For centuries the right of sepulture, that is the church’s permission to have a consecrated graveyard, was jealously guarded. There are examples of remote villages petitioning the authorities, even up to the Pontiff, to be granted the right for a more local resting place, often citing the difficulties of the journey to the nearest one over mountain, moor or marsh and in severe weather.
The Corpse Roads of Cumbria by Alan Cleaver and Lesley Park (Chitty Mouse Press, 2018) is the first full survey of these cortege ways in a county known for its remoteness and bleakness. The authors describe the routes, with directions enabling walkers to follow them, and note interesting features on the way such as reputed coffin stones, where the processions are said to have paused and set down their load, holy wells, ancient bridges and lonnings, the local green lanes. They also recount legends associated with the paths, and delve deeply to discover the earliest known references to them, revealing that in some cases all is not quite what it seems.
A noted legend tells of a macabre incident which was the inspiration for
The Shadow of a Crime (1885), the first novel by Hall Caine, the highly popular Victorian novelist.
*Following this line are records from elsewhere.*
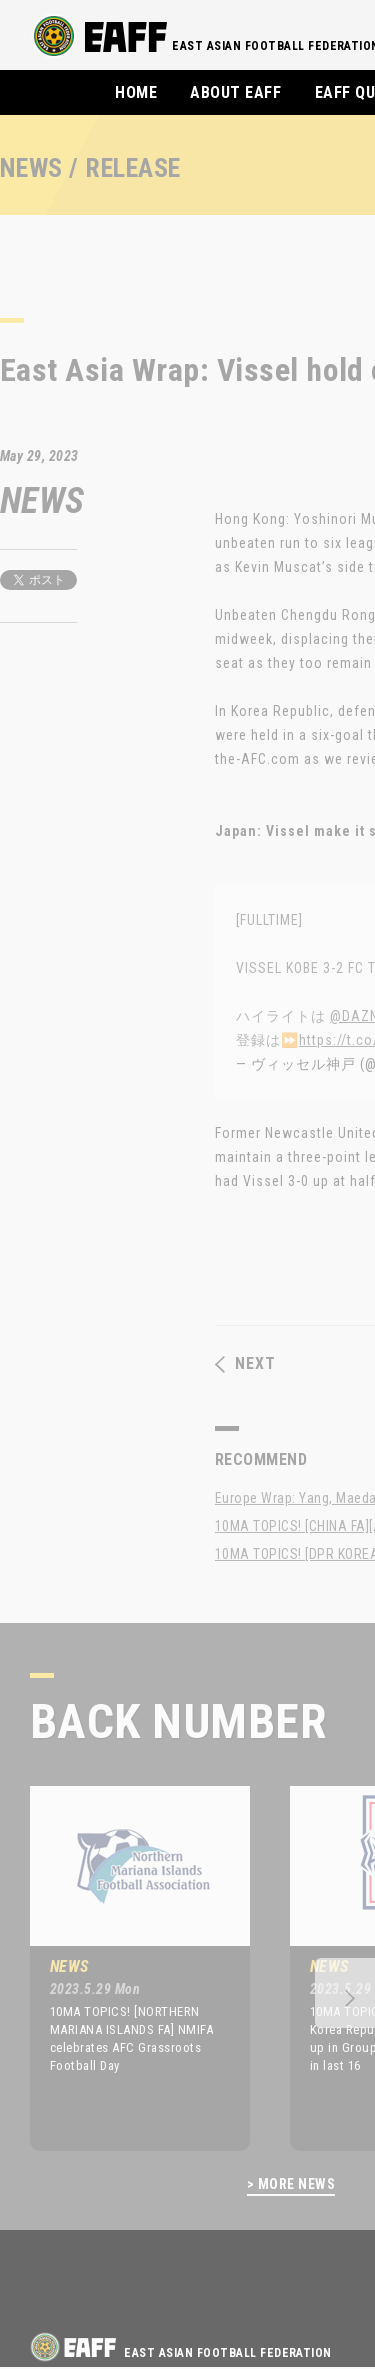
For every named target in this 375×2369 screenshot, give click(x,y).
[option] (125, 1968)
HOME (136, 92)
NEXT (245, 1364)
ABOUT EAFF (235, 92)
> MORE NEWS (291, 2184)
As this new study relates, Caine explained, in
My First Book (1892), that he had heard it from his grandfather. “My mother’s father,” he noted, “was a Cumberland man, and he was full of the lore of the hills and dales.” The story told how not once but twice horses carrying a coffin over the mountains were startled, bolted and disappeared, but were sometimes still be heard or glimpsed still carrying their burden over the lonely country (there is an extra twist or two to the yarn in Caine’s telling too).
This thoroughly researched and fascinating study also offers vignettes about local funeral customs and folk tales, and is a richly sombre compendium full of unusual and often previously unrecorded details.
This definitely sounds like something I want to have a look at. Right up my alley.